# Requirement:
From the line containing "View Details" down to the final entry below, restate each line word for word.

# Records for processing:

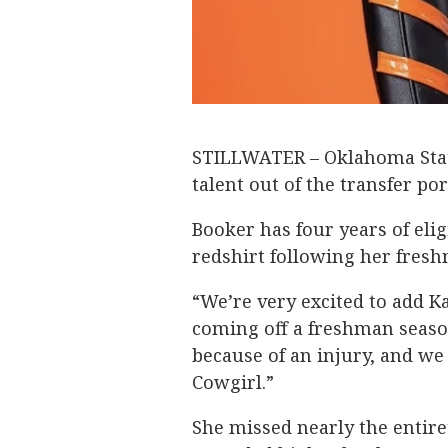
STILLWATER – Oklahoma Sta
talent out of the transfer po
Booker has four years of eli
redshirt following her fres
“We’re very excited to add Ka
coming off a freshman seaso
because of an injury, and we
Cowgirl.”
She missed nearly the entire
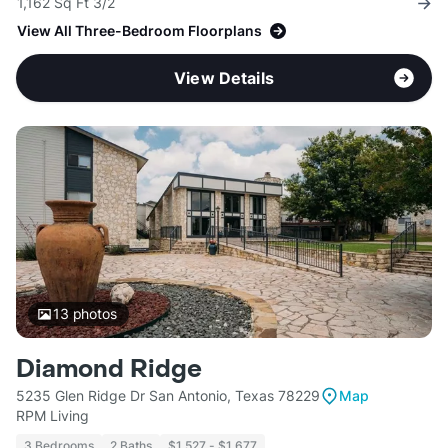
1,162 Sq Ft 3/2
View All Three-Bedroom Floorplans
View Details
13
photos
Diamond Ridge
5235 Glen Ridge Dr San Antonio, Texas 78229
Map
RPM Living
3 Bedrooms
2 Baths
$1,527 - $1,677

# Answer to this task:
View Details
13
photos
Diamond Ridge
5235 Glen Ridge Dr San Antonio, Texas 78229
Map
RPM Living
3 Bedrooms
2 Baths
$1,527 - $1,677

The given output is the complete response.